Une solidarité réconfortante pour son frère Bilel. Lui suit les audiences dans la salle de retransmission à Nice, au palais Acropolis, tous les jours au début, mais après trois semaines de récits de victimes, il ne supporte plus.
"C'est vraiment une claque dans la tête : quand je suis le procès, je m'effondre souvent. Je suis devenu hypersensible au sujet de la mort depuis l’attentat : je ne supporte pas de voir quelqu'un pleurer la mort de quelqu'un, par exemple."
Bilelà franceinfo
Bilel cite en exemple la famille Borla, qui était le soir de l'attentat sur la promenade des Anglais et dont la fille, Laura, treize ans et demi, est morte ce soir-là. "On les voit tous les jours à Acropolis [le palais des congrès de Nice,où sont retransmises les audiences] et leur témoignage m'a complètement anéanti, se souvient Bilel.
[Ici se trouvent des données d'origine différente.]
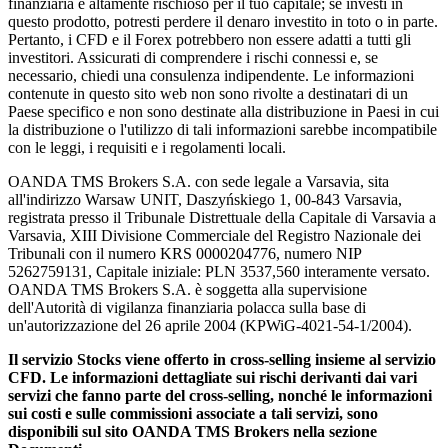
finanziaria è altamente rischioso per il tuo capitale; se investi in
questo prodotto, potresti perdere il denaro investito in toto o in parte.
Pertanto, i CFD e il Forex potrebbero non essere adatti a tutti gli
investitori. Assicurati di comprendere i rischi connessi e, se
necessario, chiedi una consulenza indipendente. Le informazioni
contenute in questo sito web non sono rivolte a destinatari di un
Paese specifico e non sono destinate alla distribuzione in Paesi in cui
la distribuzione o l'utilizzo di tali informazioni sarebbe incompatibile
con le leggi, i requisiti e i regolamenti locali.
OANDA TMS Brokers S.A. con sede legale a Varsavia, sita
all'indirizzo Warsaw UNIT, Daszyńskiego 1, 00-843 Varsavia,
registrata presso il Tribunale Distrettuale della Capitale di Varsavia a
Varsavia, XIII Divisione Commerciale del Registro Nazionale dei
Tribunali con il numero KRS 0000204776, numero NIP
5262759131, Capitale iniziale: PLN 3537,560 interamente versato.
OANDA TMS Brokers S.A. è soggetta alla supervisione
dell'Autorità di vigilanza finanziaria polacca sulla base di
un'autorizzazione del 26 aprile 2004 (KPWiG-4021-54-1/2004).
Il servizio Stocks viene offerto in cross-selling insieme al servizio
CFD. Le informazioni dettagliate sui rischi derivanti dai vari
servizi che fanno parte del cross-selling, nonché le informazioni
sui costi e sulle commissioni associate a tali servizi, sono
disponibili sul sito OANDA TMS Brokers nella sezione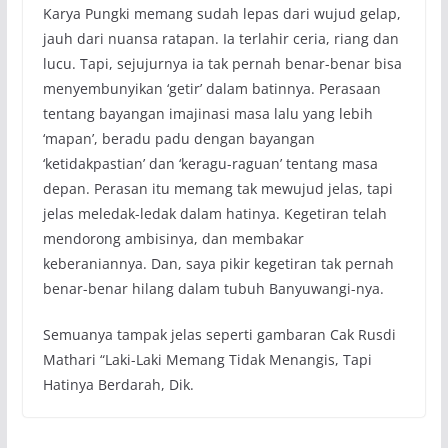
Karya Pungki memang sudah lepas dari wujud gelap,
jauh dari nuansa ratapan. Ia terlahir ceria, riang dan
lucu. Tapi, sejujurnya ia tak pernah benar-benar bisa
menyembunyikan ‘getir’ dalam batinnya. Perasaan
tentang bayangan imajinasi masa lalu yang lebih
‘mapan’, beradu padu dengan bayangan
‘ketidakpastian’ dan ‘keragu-raguan’ tentang masa
depan. Perasan itu memang tak mewujud jelas, tapi
jelas meledak-ledak dalam hatinya. Kegetiran telah
mendorong ambisinya, dan membakar
keberaniannya. Dan, saya pikir kegetiran tak pernah
benar-benar hilang dalam tubuh Banyuwangi-nya.
Semuanya tampak jelas seperti gambaran Cak Rusdi
Mathari “Laki-Laki Memang Tidak Menangis, Tapi
Hatinya Berdarah, Dik.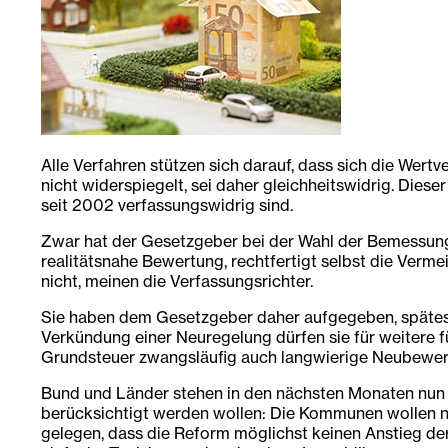
Alle Verfahren stützen sich darauf, dass sich die Wer
nicht widerspiegelt, sei daher gleichheitswidrig. Di
seit 2002 verfassungswidrig sind.
Zwar hat der Gesetzgeber bei der Wahl der Bemessungs
realitätsnahe Bewertung, rechtfertigt selbst die Ver
nicht, meinen die Verfassungsrichter.
Sie haben dem Gesetzgeber daher aufgegeben, spätest
Verkündung einer Neuregelung dürfen sie für weitere 
Grundsteuer zwangsläufig auch langwierige Neubewer
Bund und Länder stehen in den nächsten Monaten nun vo
berücksichtigt werden wollen: Die Kommunen wollen ni
gelegen, dass die Reform möglichst keinen Anstieg der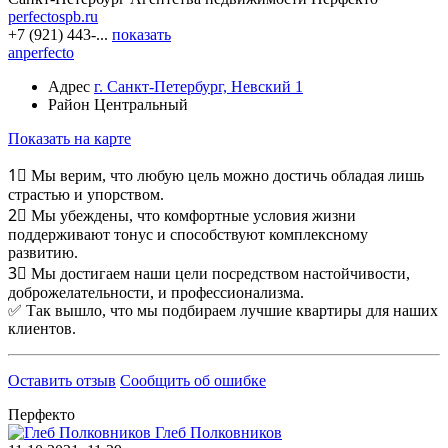
perfectospb.ru
+7 (921) 443-...
показать
anperfecto
Адрес
г. Санкт-Петербург, Невский 1
Район
Центральный
Показать на карте
1⃣ Мы верим, что любую цель можно достичь обладая лишь
страстью и упорством.
2⃣ Мы убеждены, что комфортные условия жизни
поддерживают тонус и способствуют комплексному
развитию.
3⃣ Мы достигаем наши цели посредством настойчивости,
доброжелательности, и профессионализма.
✅ Так вышло, что мы подбираем лучшие квартиры для наших
клиентов.
Оставить отзыв
Сообщить об ошибке
Перфекто
Глеб Полковников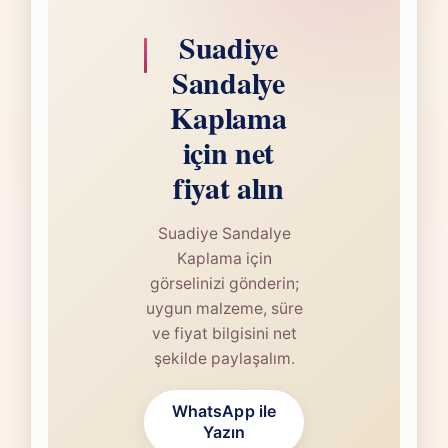
Suadiye
Sandalye
Kaplama
için net
fiyat alın
Suadiye Sandalye
Kaplama için
görselinizi gönderin;
uygun malzeme, süre
ve fiyat bilgisini net
şekilde paylaşalım.
WhatsApp ile
Yazın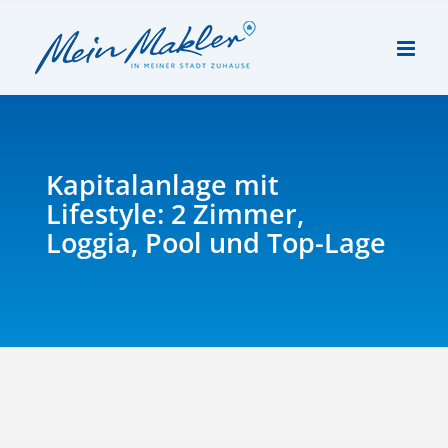
Zum
Inhalt
springen
Kapital­anlage mit
Lifestyle: 2 Zimmer,
Loggia, Pool und Top-Lage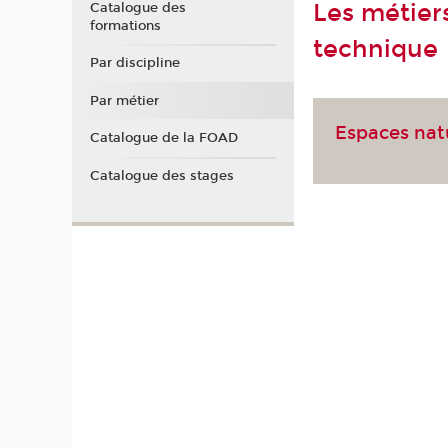
Les métiers
Catalogue des
formations
technique
Par discipline
Par métier
Espaces nat
Catalogue de la FOAD
Catalogue des stages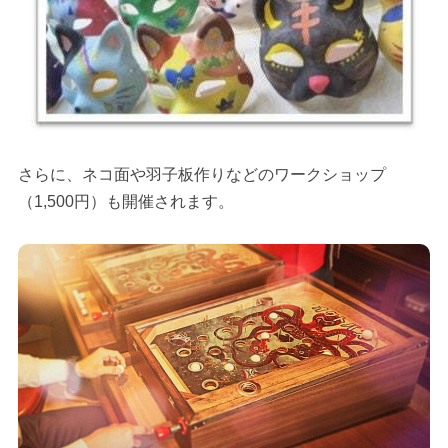
さらに、ネコ面や羽子板作りなどのワークショップ
（1,500円）も開催されます。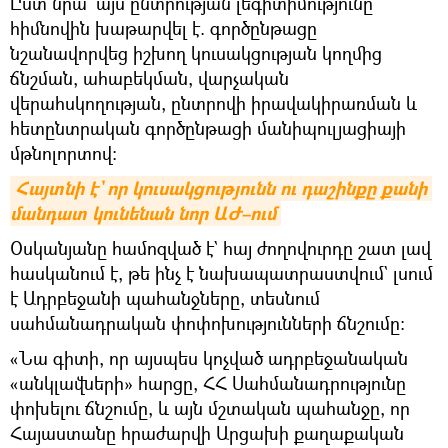
Ըստ նրա` այս ընտրության լեգիտիմությունը
հիմնովին խաթարվել է. գործընթացը
նշանավորվեց իշխող կուսակցության կողմից
ճնշման, ահաբեկման, վարչական
վերահսկողության, ընտրովի իրավակիրառման և
հետընտրական գործընթացի մանիպուլյացիայի
մթնոլորտով։
Հայտնի է` որ կուսակցությունն ու դաշինքը քանի 
մանդատ կունենան նոր ԱԺ–ում
Օսկանյանը համոզված է` հայ ժողովուրդը շատ լավ
հասկանում է, թե ինչ է նախապատրաստվում` լսում
է Ադրբեջանի պահանջները, տեսնում
սահմանադրական փոփոխությունների ճնշումը։
«Նա գիտի, որ այսպես կոչված ադրբեջանական
«անկլավների» հարցը, ՀՀ Սահմանադրությունը
փոխելու ճնշումը, և այն մշտական պահանջը, որ
Հայաստանը հրաժարվի Արցախի քաղաքական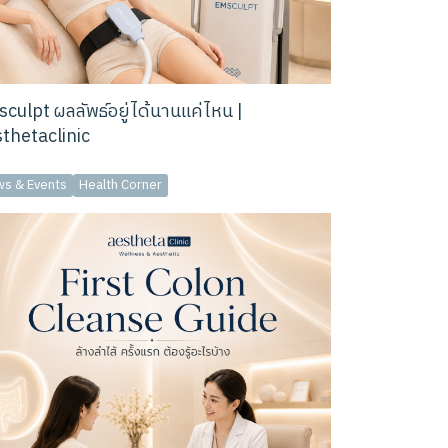
culpt ผลลัพธ์อยู่ได้นานแค่ไหน |
thetaclinic
s & Events
Health Corner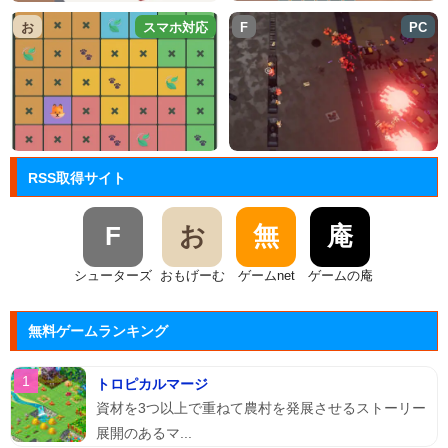
お
スマホ対応
F
PC
RSS取得サイト
F
お
無
庵
シューターズ
おもげーむ
ゲームnet
ゲームの庵
無料ゲームランキング
トロピカルマージ
資材を3つ以上で重ねて農村を発展させるストーリー
展開のあるマ...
Je suis sorti de la salle, j'ai pleuré. Beaucoup de personnes sont venues me soutenir, me réconforter je ne recherchais pas d'aide et je l'ai quand même trouvée."
"Nous, les victimes et parties civiles, on se voit comme une grande famille, décrit le jeune homme. C'est à dire que même si on ne se connaît pas, on a tous vécu un traumatisme de la même expérience. Et vu qu'on partage cette chose, cela crée des liens forts." Bilel continue donc à suivre le procès, avec sa famille et les autres victimes, pour chercher des réponses. Ils attendent beaucoup des auditions lundi de François Hollande, Bernard Cazeneuve et François Molins, les anciens présidents, ministre de l’Intérieur et procureur chargé de l’antiterrorisme. Après ces auditions lundi, les parties civiles continueront à témoigner pendant encore deux semaines.